徐々に植物に蝕まれていく。東堂の簡易領域も出力差で剥がされていき、中和範囲が狭まっていた。響の次は二人に矛先が向くだろう。打開の手を模索するしかない。

 

 

──この種がキツイ!!落花の情は解けないがこのままだとジリ貧!何か手は!!こいつの術式は植物。花…種…枝…──

 

 

言語を解する特級呪霊、花御が用いる生得術式は全て呪力によって具現・顕現されている。故に戦闘の中で解除すれば足場の樹木を一瞬で消すことができた。実物を操作している訳ではないためだ。術式で具現化した花も種も枝も全ては呪力で形成されている。そして花御自身も呪霊も、全て呪力で形作られている。

 

 

()()()()()()()()()術式。呪霊しか食べてこなかったが、対象は呪霊だけか?それとも…」

 

 

まとわりつく種を無造作に掴んだ。ナハナハと鳴くそれは自身の未来を予想出来ていない。響はそれを口に放り込み咀嚼する。その種は──()()()()()()()()()()

 

 

「はっはっはっ ムカつくがいい味だ!!」

 

 

出力を引き上げる。植え付けられた黒い種を引き抜いては口に放り込み、さらに呪力へと変換していく。呪力で形作られたもの。それこそが響の術式対象であった。そのため術式効果によって具現化されたその種を対象に術式を行使できた。

 

 

「種だけ食ってあとは弾く。そして領域を維持する余裕を奪う。やってやるよ…!」

 

それを維持しながらできるとでも?

 

 

游雲を構えた。端の棍を振り回し呪霊へと迫る。途中で打ち付ける植物の雨は呪力で吹き飛ばし、根を伸ばした黒種は引き抜いて口へ運ぶ。忙しない動きと呪力操作は高い精度を保っている。
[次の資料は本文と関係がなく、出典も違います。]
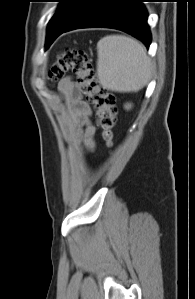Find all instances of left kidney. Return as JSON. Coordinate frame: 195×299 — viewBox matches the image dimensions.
I'll return each mask as SVG.
<instances>
[{
  "label": "left kidney",
  "instance_id": "obj_1",
  "mask_svg": "<svg viewBox=\"0 0 195 299\" xmlns=\"http://www.w3.org/2000/svg\"><path fill=\"white\" fill-rule=\"evenodd\" d=\"M125 108L129 109V108H131V105H126Z\"/></svg>",
  "mask_w": 195,
  "mask_h": 299
}]
</instances>
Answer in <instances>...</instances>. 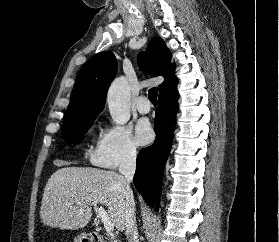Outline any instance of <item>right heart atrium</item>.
Returning a JSON list of instances; mask_svg holds the SVG:
<instances>
[{
    "instance_id": "d8ad5b80",
    "label": "right heart atrium",
    "mask_w": 279,
    "mask_h": 242,
    "mask_svg": "<svg viewBox=\"0 0 279 242\" xmlns=\"http://www.w3.org/2000/svg\"><path fill=\"white\" fill-rule=\"evenodd\" d=\"M137 154V145L130 130L111 125L101 131L90 154V161L99 167L116 169L134 162Z\"/></svg>"
}]
</instances>
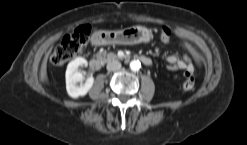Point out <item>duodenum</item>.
Returning <instances> with one entry per match:
<instances>
[{
    "label": "duodenum",
    "mask_w": 247,
    "mask_h": 145,
    "mask_svg": "<svg viewBox=\"0 0 247 145\" xmlns=\"http://www.w3.org/2000/svg\"><path fill=\"white\" fill-rule=\"evenodd\" d=\"M92 43L94 45H100L101 44V38L97 35H94L93 38H92ZM136 58L138 60H140L144 65L146 66H152V60L151 58L145 56V55H139V56H136ZM90 67L91 69L97 71V70H100L101 67H102V61L100 59H92L90 61Z\"/></svg>",
    "instance_id": "410a0bca"
}]
</instances>
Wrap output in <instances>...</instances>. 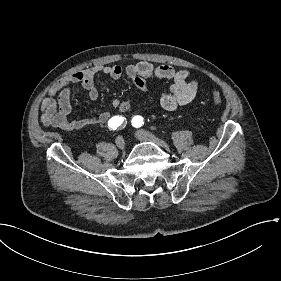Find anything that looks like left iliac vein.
I'll use <instances>...</instances> for the list:
<instances>
[{"mask_svg":"<svg viewBox=\"0 0 281 281\" xmlns=\"http://www.w3.org/2000/svg\"><path fill=\"white\" fill-rule=\"evenodd\" d=\"M135 136L140 141H150V142H153V143H155L156 145H158L162 148H165V149L169 148L168 144L164 140L159 139L158 137H156L152 133L147 132L145 130L137 131L135 133Z\"/></svg>","mask_w":281,"mask_h":281,"instance_id":"4c4485c4","label":"left iliac vein"}]
</instances>
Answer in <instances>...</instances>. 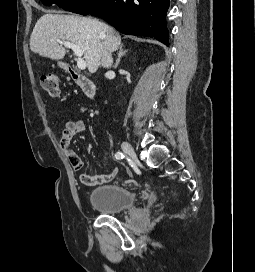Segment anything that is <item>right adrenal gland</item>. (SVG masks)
Instances as JSON below:
<instances>
[{"instance_id": "2a0ac1e0", "label": "right adrenal gland", "mask_w": 255, "mask_h": 272, "mask_svg": "<svg viewBox=\"0 0 255 272\" xmlns=\"http://www.w3.org/2000/svg\"><path fill=\"white\" fill-rule=\"evenodd\" d=\"M128 52V50H123V44L120 45L119 47V51H118V58L116 60V63L114 65V67H118L120 61H121V58Z\"/></svg>"}]
</instances>
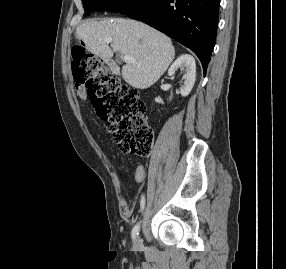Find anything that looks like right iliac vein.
Instances as JSON below:
<instances>
[{
  "label": "right iliac vein",
  "instance_id": "right-iliac-vein-1",
  "mask_svg": "<svg viewBox=\"0 0 286 269\" xmlns=\"http://www.w3.org/2000/svg\"><path fill=\"white\" fill-rule=\"evenodd\" d=\"M141 246H142V243H141L140 239H138V240L136 241V243H135V248L138 249V248H140Z\"/></svg>",
  "mask_w": 286,
  "mask_h": 269
}]
</instances>
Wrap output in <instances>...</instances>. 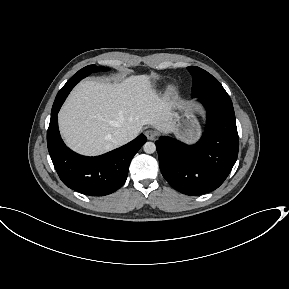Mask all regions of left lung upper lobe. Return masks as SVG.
Returning <instances> with one entry per match:
<instances>
[{"mask_svg":"<svg viewBox=\"0 0 289 289\" xmlns=\"http://www.w3.org/2000/svg\"><path fill=\"white\" fill-rule=\"evenodd\" d=\"M187 69L193 78L192 97L211 96L230 100L222 85L207 71L195 66L187 67Z\"/></svg>","mask_w":289,"mask_h":289,"instance_id":"left-lung-upper-lobe-1","label":"left lung upper lobe"}]
</instances>
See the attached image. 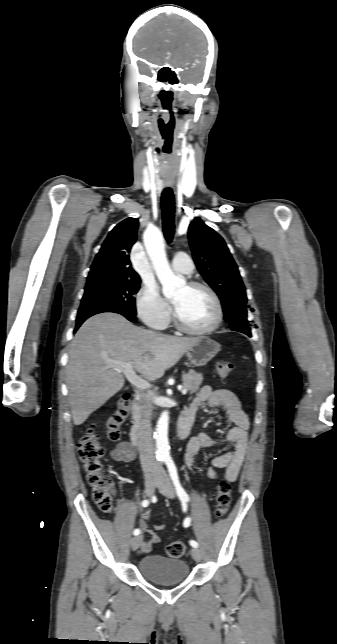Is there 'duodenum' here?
Here are the masks:
<instances>
[{
    "label": "duodenum",
    "instance_id": "410a0bca",
    "mask_svg": "<svg viewBox=\"0 0 337 644\" xmlns=\"http://www.w3.org/2000/svg\"><path fill=\"white\" fill-rule=\"evenodd\" d=\"M131 412L133 420L129 432L130 442L134 447H139L143 436V415L137 399L132 402ZM192 422L193 420L189 415L184 413L181 414L176 428V434L179 440H184L188 437Z\"/></svg>",
    "mask_w": 337,
    "mask_h": 644
}]
</instances>
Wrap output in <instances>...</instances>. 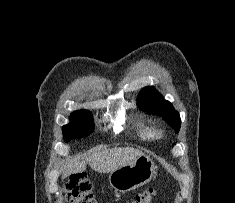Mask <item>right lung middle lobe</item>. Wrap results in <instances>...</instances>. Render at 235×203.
Wrapping results in <instances>:
<instances>
[{"label": "right lung middle lobe", "mask_w": 235, "mask_h": 203, "mask_svg": "<svg viewBox=\"0 0 235 203\" xmlns=\"http://www.w3.org/2000/svg\"><path fill=\"white\" fill-rule=\"evenodd\" d=\"M70 120L71 122L62 129L65 142L87 137L94 130L93 118L89 111H75L71 114Z\"/></svg>", "instance_id": "dd1d6c3e"}]
</instances>
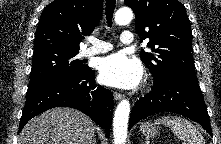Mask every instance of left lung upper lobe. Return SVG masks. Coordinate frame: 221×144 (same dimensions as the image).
I'll return each mask as SVG.
<instances>
[{
  "instance_id": "5c2ea615",
  "label": "left lung upper lobe",
  "mask_w": 221,
  "mask_h": 144,
  "mask_svg": "<svg viewBox=\"0 0 221 144\" xmlns=\"http://www.w3.org/2000/svg\"><path fill=\"white\" fill-rule=\"evenodd\" d=\"M136 15L141 42L149 40L150 52L141 60L155 79L170 75L198 80L191 54L192 31L185 7L178 0H125Z\"/></svg>"
}]
</instances>
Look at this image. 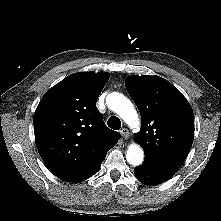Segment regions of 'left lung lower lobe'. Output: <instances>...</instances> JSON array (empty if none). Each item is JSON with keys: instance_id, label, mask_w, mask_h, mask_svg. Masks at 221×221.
Wrapping results in <instances>:
<instances>
[{"instance_id": "0a47b994", "label": "left lung lower lobe", "mask_w": 221, "mask_h": 221, "mask_svg": "<svg viewBox=\"0 0 221 221\" xmlns=\"http://www.w3.org/2000/svg\"><path fill=\"white\" fill-rule=\"evenodd\" d=\"M134 174L140 182L146 185H158L169 180L175 172L144 161L142 165L134 169Z\"/></svg>"}]
</instances>
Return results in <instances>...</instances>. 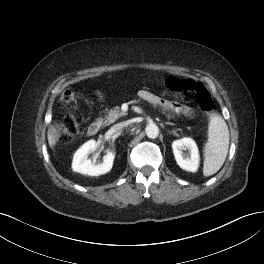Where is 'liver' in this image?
Wrapping results in <instances>:
<instances>
[{
	"label": "liver",
	"instance_id": "liver-1",
	"mask_svg": "<svg viewBox=\"0 0 264 264\" xmlns=\"http://www.w3.org/2000/svg\"><path fill=\"white\" fill-rule=\"evenodd\" d=\"M47 139H48V143H49L50 148L53 149L54 146L56 145L57 141H58L56 131L54 128L48 129Z\"/></svg>",
	"mask_w": 264,
	"mask_h": 264
}]
</instances>
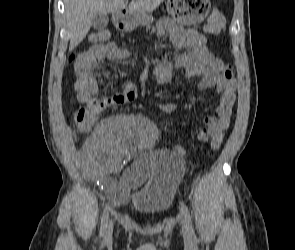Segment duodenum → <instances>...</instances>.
<instances>
[{"instance_id":"1","label":"duodenum","mask_w":295,"mask_h":250,"mask_svg":"<svg viewBox=\"0 0 295 250\" xmlns=\"http://www.w3.org/2000/svg\"><path fill=\"white\" fill-rule=\"evenodd\" d=\"M126 15H127V11L126 10H121L120 15H119V20L124 21L126 20Z\"/></svg>"}]
</instances>
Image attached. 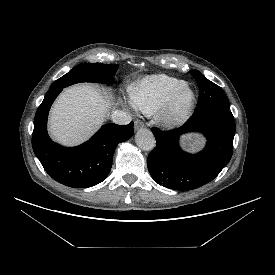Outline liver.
Listing matches in <instances>:
<instances>
[{"mask_svg": "<svg viewBox=\"0 0 275 275\" xmlns=\"http://www.w3.org/2000/svg\"><path fill=\"white\" fill-rule=\"evenodd\" d=\"M110 102L89 84L66 88L51 109L49 130L52 138L64 145L84 142L103 123Z\"/></svg>", "mask_w": 275, "mask_h": 275, "instance_id": "1", "label": "liver"}]
</instances>
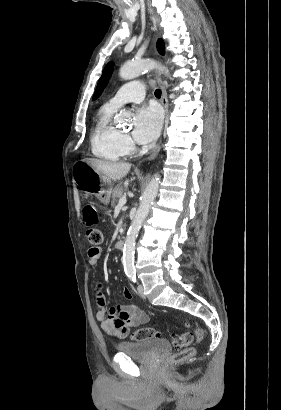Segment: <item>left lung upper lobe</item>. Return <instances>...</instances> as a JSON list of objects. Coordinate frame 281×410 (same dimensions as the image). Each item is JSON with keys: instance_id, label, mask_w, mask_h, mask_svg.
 <instances>
[{"instance_id": "5c2ea615", "label": "left lung upper lobe", "mask_w": 281, "mask_h": 410, "mask_svg": "<svg viewBox=\"0 0 281 410\" xmlns=\"http://www.w3.org/2000/svg\"><path fill=\"white\" fill-rule=\"evenodd\" d=\"M157 49H158L160 54H162V55L164 54L165 46H164V42H163L162 39H158ZM112 71H113V63L109 62L105 66L104 71L102 73V76L98 81V84H97V87H96V90H95V93H94V96H93V100L97 99L101 95L103 89L105 88V86L108 83V80L111 77Z\"/></svg>"}]
</instances>
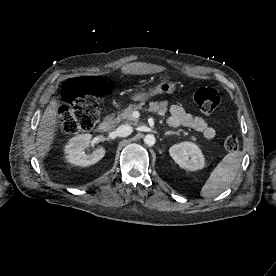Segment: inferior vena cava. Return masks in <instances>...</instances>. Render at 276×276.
Wrapping results in <instances>:
<instances>
[{"instance_id":"inferior-vena-cava-1","label":"inferior vena cava","mask_w":276,"mask_h":276,"mask_svg":"<svg viewBox=\"0 0 276 276\" xmlns=\"http://www.w3.org/2000/svg\"><path fill=\"white\" fill-rule=\"evenodd\" d=\"M133 131V128L130 125H120L117 129V135L119 137H127L129 136Z\"/></svg>"}]
</instances>
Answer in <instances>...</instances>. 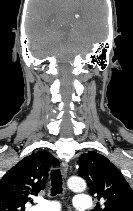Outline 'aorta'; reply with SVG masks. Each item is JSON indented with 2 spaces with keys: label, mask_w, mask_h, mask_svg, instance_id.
<instances>
[{
  "label": "aorta",
  "mask_w": 133,
  "mask_h": 211,
  "mask_svg": "<svg viewBox=\"0 0 133 211\" xmlns=\"http://www.w3.org/2000/svg\"><path fill=\"white\" fill-rule=\"evenodd\" d=\"M68 187L75 192H83L86 189V182L83 178L73 176L68 179Z\"/></svg>",
  "instance_id": "obj_1"
}]
</instances>
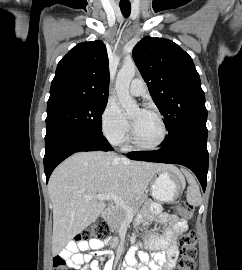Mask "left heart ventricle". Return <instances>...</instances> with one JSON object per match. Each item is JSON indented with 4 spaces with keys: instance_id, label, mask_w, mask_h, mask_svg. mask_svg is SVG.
Instances as JSON below:
<instances>
[{
    "instance_id": "left-heart-ventricle-1",
    "label": "left heart ventricle",
    "mask_w": 242,
    "mask_h": 270,
    "mask_svg": "<svg viewBox=\"0 0 242 270\" xmlns=\"http://www.w3.org/2000/svg\"><path fill=\"white\" fill-rule=\"evenodd\" d=\"M136 139L142 144H153L161 136V126L153 114L136 110L130 115Z\"/></svg>"
}]
</instances>
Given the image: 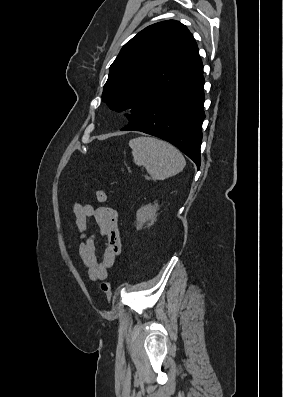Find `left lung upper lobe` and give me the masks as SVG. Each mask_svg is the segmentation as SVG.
<instances>
[{
    "mask_svg": "<svg viewBox=\"0 0 283 397\" xmlns=\"http://www.w3.org/2000/svg\"><path fill=\"white\" fill-rule=\"evenodd\" d=\"M203 68L195 39L175 20L150 25L121 49L102 99L112 110L132 108L129 123L161 96Z\"/></svg>",
    "mask_w": 283,
    "mask_h": 397,
    "instance_id": "obj_1",
    "label": "left lung upper lobe"
}]
</instances>
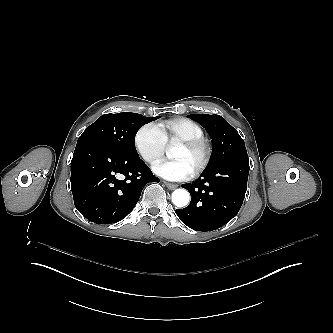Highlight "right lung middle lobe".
Returning <instances> with one entry per match:
<instances>
[{
  "label": "right lung middle lobe",
  "instance_id": "right-lung-middle-lobe-1",
  "mask_svg": "<svg viewBox=\"0 0 333 333\" xmlns=\"http://www.w3.org/2000/svg\"><path fill=\"white\" fill-rule=\"evenodd\" d=\"M158 118L160 116L151 118L129 112L105 114L82 133L77 143L97 141L121 155L138 157L134 144L137 131Z\"/></svg>",
  "mask_w": 333,
  "mask_h": 333
}]
</instances>
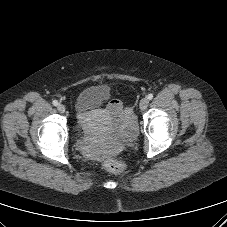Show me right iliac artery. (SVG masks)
<instances>
[{
	"instance_id": "1",
	"label": "right iliac artery",
	"mask_w": 227,
	"mask_h": 227,
	"mask_svg": "<svg viewBox=\"0 0 227 227\" xmlns=\"http://www.w3.org/2000/svg\"><path fill=\"white\" fill-rule=\"evenodd\" d=\"M52 104H53L54 106H57L59 103H58L57 100H54V101L52 102Z\"/></svg>"
}]
</instances>
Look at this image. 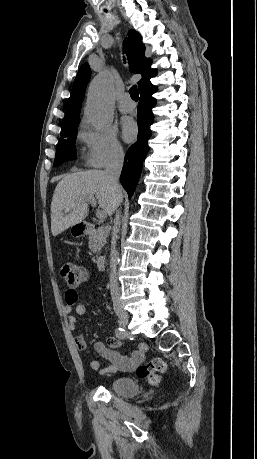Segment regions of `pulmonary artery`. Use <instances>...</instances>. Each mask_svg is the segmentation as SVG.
Listing matches in <instances>:
<instances>
[{"label": "pulmonary artery", "instance_id": "1", "mask_svg": "<svg viewBox=\"0 0 257 459\" xmlns=\"http://www.w3.org/2000/svg\"><path fill=\"white\" fill-rule=\"evenodd\" d=\"M118 109L123 112V113H129L133 111L134 109V104L130 99V96L128 94H124L119 102H118Z\"/></svg>", "mask_w": 257, "mask_h": 459}]
</instances>
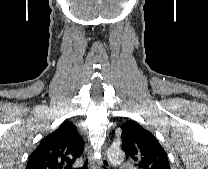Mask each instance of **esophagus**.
I'll return each mask as SVG.
<instances>
[{
	"mask_svg": "<svg viewBox=\"0 0 208 169\" xmlns=\"http://www.w3.org/2000/svg\"><path fill=\"white\" fill-rule=\"evenodd\" d=\"M109 161L106 157L101 158L97 162H93L91 169H109Z\"/></svg>",
	"mask_w": 208,
	"mask_h": 169,
	"instance_id": "1",
	"label": "esophagus"
}]
</instances>
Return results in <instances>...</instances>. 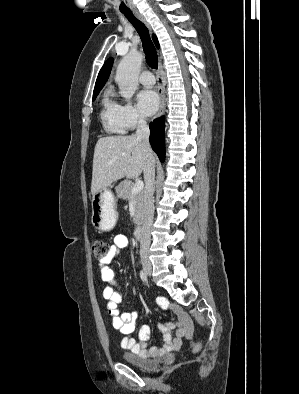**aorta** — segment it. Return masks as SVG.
Masks as SVG:
<instances>
[{"mask_svg": "<svg viewBox=\"0 0 299 394\" xmlns=\"http://www.w3.org/2000/svg\"><path fill=\"white\" fill-rule=\"evenodd\" d=\"M143 61V55L139 52H130L120 61L115 81L119 86L120 94L130 99L138 87V76Z\"/></svg>", "mask_w": 299, "mask_h": 394, "instance_id": "762f6f07", "label": "aorta"}]
</instances>
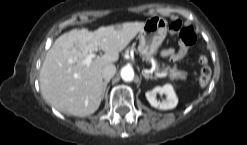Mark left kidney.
<instances>
[{
  "instance_id": "obj_1",
  "label": "left kidney",
  "mask_w": 247,
  "mask_h": 145,
  "mask_svg": "<svg viewBox=\"0 0 247 145\" xmlns=\"http://www.w3.org/2000/svg\"><path fill=\"white\" fill-rule=\"evenodd\" d=\"M157 94H164L166 96V100L159 102L156 99ZM145 96L148 100V102L151 104V106L155 108H159L161 110H168L173 109L177 106L178 98L176 96V93L170 84H166L163 87H155L151 91H147L145 93Z\"/></svg>"
}]
</instances>
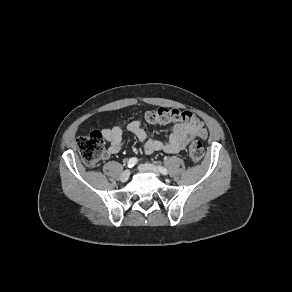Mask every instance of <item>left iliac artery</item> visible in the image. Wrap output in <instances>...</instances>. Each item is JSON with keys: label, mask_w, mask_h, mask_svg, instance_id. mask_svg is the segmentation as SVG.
<instances>
[{"label": "left iliac artery", "mask_w": 292, "mask_h": 292, "mask_svg": "<svg viewBox=\"0 0 292 292\" xmlns=\"http://www.w3.org/2000/svg\"><path fill=\"white\" fill-rule=\"evenodd\" d=\"M158 170L163 174V175H167L168 174V170L162 166H158Z\"/></svg>", "instance_id": "left-iliac-artery-1"}]
</instances>
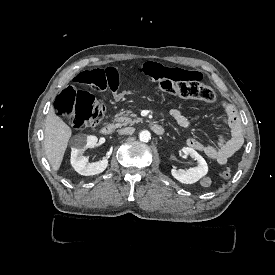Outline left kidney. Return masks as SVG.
<instances>
[{"label": "left kidney", "instance_id": "obj_1", "mask_svg": "<svg viewBox=\"0 0 275 275\" xmlns=\"http://www.w3.org/2000/svg\"><path fill=\"white\" fill-rule=\"evenodd\" d=\"M185 155H190L191 158L197 161L198 165L187 170L184 169H172V176L184 184H192L197 182L208 172V165L205 159L198 154L193 148L183 147L181 150Z\"/></svg>", "mask_w": 275, "mask_h": 275}]
</instances>
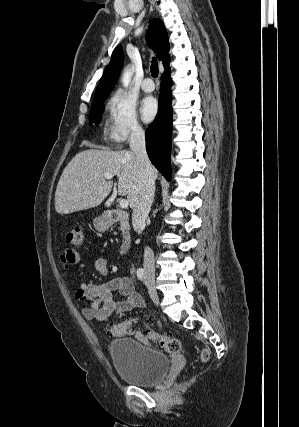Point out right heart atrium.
Masks as SVG:
<instances>
[{
	"label": "right heart atrium",
	"instance_id": "d8ad5b80",
	"mask_svg": "<svg viewBox=\"0 0 299 427\" xmlns=\"http://www.w3.org/2000/svg\"><path fill=\"white\" fill-rule=\"evenodd\" d=\"M108 122L106 135L114 145H122L128 139L143 133L134 102L122 91H115L106 104Z\"/></svg>",
	"mask_w": 299,
	"mask_h": 427
}]
</instances>
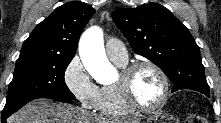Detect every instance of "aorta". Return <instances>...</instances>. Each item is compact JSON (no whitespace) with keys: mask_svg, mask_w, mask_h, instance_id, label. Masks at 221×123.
<instances>
[{"mask_svg":"<svg viewBox=\"0 0 221 123\" xmlns=\"http://www.w3.org/2000/svg\"><path fill=\"white\" fill-rule=\"evenodd\" d=\"M79 55L84 67L97 82L111 81L115 69L106 56L103 31L100 27H90L82 34L79 42Z\"/></svg>","mask_w":221,"mask_h":123,"instance_id":"obj_1","label":"aorta"}]
</instances>
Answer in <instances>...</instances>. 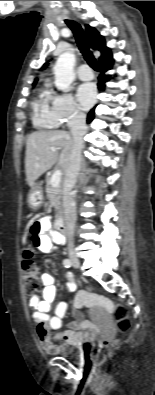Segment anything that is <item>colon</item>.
<instances>
[{"mask_svg":"<svg viewBox=\"0 0 155 395\" xmlns=\"http://www.w3.org/2000/svg\"><path fill=\"white\" fill-rule=\"evenodd\" d=\"M34 252L30 246L24 249V261L22 263V278L25 290L28 294H34L41 290L42 282L39 277V269L33 260ZM115 317L117 320L118 328L120 331L125 332L129 328V317L128 311L124 306H117L115 309ZM112 345L111 342H103L98 349L100 354H104L105 351Z\"/></svg>","mask_w":155,"mask_h":395,"instance_id":"obj_1","label":"colon"}]
</instances>
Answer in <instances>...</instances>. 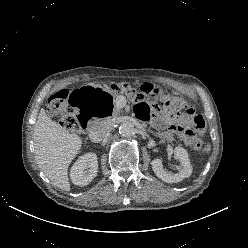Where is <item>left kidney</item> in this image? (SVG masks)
Instances as JSON below:
<instances>
[{"mask_svg":"<svg viewBox=\"0 0 248 248\" xmlns=\"http://www.w3.org/2000/svg\"><path fill=\"white\" fill-rule=\"evenodd\" d=\"M174 158L181 164V169L176 174L166 172L163 168L162 161L158 158L152 160L151 162L152 169L156 176L166 183L180 182L192 174V165L190 163L188 153L184 148L176 147L174 149Z\"/></svg>","mask_w":248,"mask_h":248,"instance_id":"1","label":"left kidney"}]
</instances>
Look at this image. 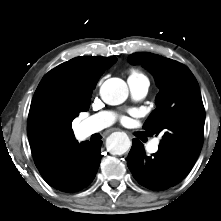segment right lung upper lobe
Returning <instances> with one entry per match:
<instances>
[{"mask_svg": "<svg viewBox=\"0 0 221 221\" xmlns=\"http://www.w3.org/2000/svg\"><path fill=\"white\" fill-rule=\"evenodd\" d=\"M116 57H76L49 71L30 106L27 133L39 172L55 164L77 140L72 121L87 111L93 89Z\"/></svg>", "mask_w": 221, "mask_h": 221, "instance_id": "cb5924a9", "label": "right lung upper lobe"}]
</instances>
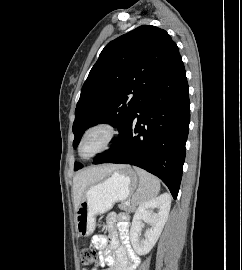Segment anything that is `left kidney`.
Segmentation results:
<instances>
[{
    "label": "left kidney",
    "instance_id": "1",
    "mask_svg": "<svg viewBox=\"0 0 242 270\" xmlns=\"http://www.w3.org/2000/svg\"><path fill=\"white\" fill-rule=\"evenodd\" d=\"M170 207L171 197L168 193L139 205L130 229L131 244L138 255H146L151 251L168 219ZM155 208L157 212H153ZM143 222L150 224L151 227L146 230L144 238L140 239Z\"/></svg>",
    "mask_w": 242,
    "mask_h": 270
}]
</instances>
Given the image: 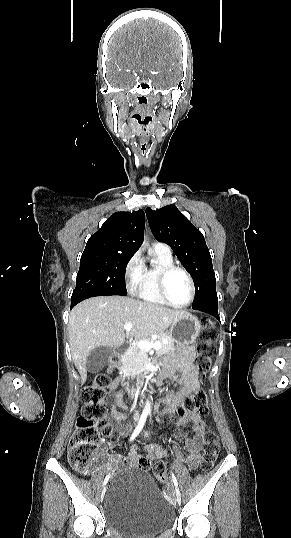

既に疲弊していた呪霊だったが、応戦する他なかった。

 

 

『怨薙』

 

 

込められた呪力の解放。それと同時に振り払うことで正面を扇状に薙ぎ払った。防御した呪霊の腕は抉れている。

 

呪霊は術式を行使する。雨のように打ち付ける樹木や枝の攻撃を全て黒い種弾へと変更した。食事する暇がないほど大量の種を植えればいいだけだ。放った種弾が殺到するなか、響は落花の情を解除した。

 

 

呪力を解いた!?ではそこを貫くだけ──」

 

 

黒種を体に埋め込まれながらも、響は既に振りかぶっている。

 

特級呪具「游雲」には術式効果が付与されていない。その威力は振るう者の膂力に左右される。呪力を流して扱うことも当然セオリーではあるが、単純な破壊力は特級に相応しいものだ。黒い種の成長を止めるため呪力を扱わずに振るわれたそれだったが、手負いの呪霊には十分であった。

 

 

「ッラァ!!」『!!!

 

 

腕で防御してなお首元にめり込んだ游雲。流れるように続けて突きが胴体に刺さった。棍は体を貫通し、硬質な腹に風穴を開けた。

 

 

…どうやらこれまでのようです

 

 

領域が崩壊する。

 

 

 

 

領域の解除と死にかけの呪霊。響は種を大量に植え付けられている。全て引き抜かなければ術式行使すらままならない。

 

 

「東堂!!」「あぁ!!」

 

 

返事とともに拍手が響く。位置替えの対象は響と虎杖だった。厄介な領域は消え失せた。あとは眼前の呪霊に拳をぶち込む!

 

 

 

呪霊が最期に見たものは黒い火花の開花であった。